Task data below:

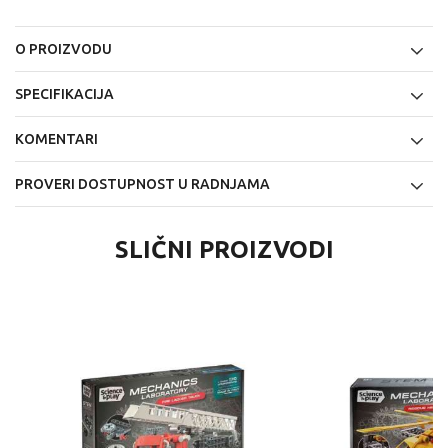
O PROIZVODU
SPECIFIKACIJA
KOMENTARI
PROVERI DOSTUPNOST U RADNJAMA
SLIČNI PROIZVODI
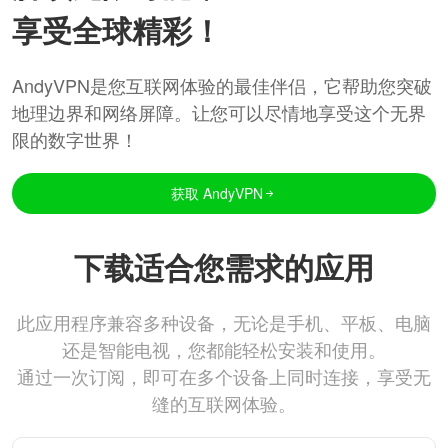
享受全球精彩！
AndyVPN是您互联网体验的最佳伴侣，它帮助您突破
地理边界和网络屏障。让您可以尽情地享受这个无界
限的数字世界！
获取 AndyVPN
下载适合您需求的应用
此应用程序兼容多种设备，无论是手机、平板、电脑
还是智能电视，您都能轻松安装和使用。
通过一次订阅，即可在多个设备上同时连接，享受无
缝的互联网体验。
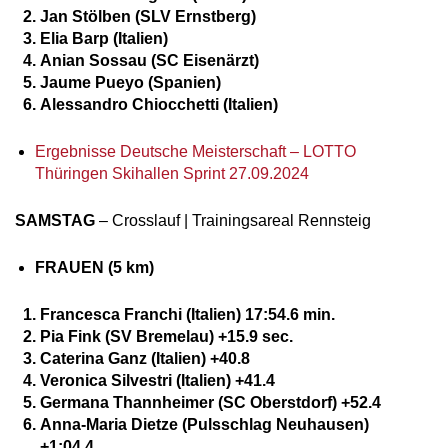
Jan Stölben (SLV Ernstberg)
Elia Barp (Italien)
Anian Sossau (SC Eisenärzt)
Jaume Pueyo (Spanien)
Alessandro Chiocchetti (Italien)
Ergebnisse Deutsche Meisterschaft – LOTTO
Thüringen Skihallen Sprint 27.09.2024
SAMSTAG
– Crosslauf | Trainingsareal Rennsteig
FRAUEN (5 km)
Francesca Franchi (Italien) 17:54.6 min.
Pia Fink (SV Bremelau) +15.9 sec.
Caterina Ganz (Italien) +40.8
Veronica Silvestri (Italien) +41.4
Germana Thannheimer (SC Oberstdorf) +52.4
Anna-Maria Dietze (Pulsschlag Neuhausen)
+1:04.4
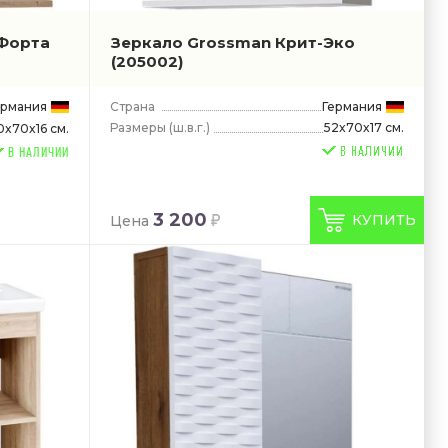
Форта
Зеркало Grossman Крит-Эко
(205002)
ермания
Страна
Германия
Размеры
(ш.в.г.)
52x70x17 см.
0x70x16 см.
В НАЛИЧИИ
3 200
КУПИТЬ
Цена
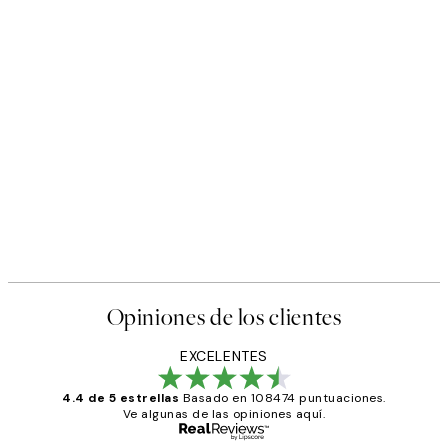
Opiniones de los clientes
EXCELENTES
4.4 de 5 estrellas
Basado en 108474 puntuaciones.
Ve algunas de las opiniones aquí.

End of Task data.

[Assigned task] Go line by line through the data above and report each one that holds the string "Italien".

[Response area]
Elia Barp (Italien)
Alessandro Chiocchetti (Italien)
Francesca Franchi (Italien) 17:54.6 min.
Caterina Ganz (Italien) +40.8
Veronica Silvestri (Italien) +41.4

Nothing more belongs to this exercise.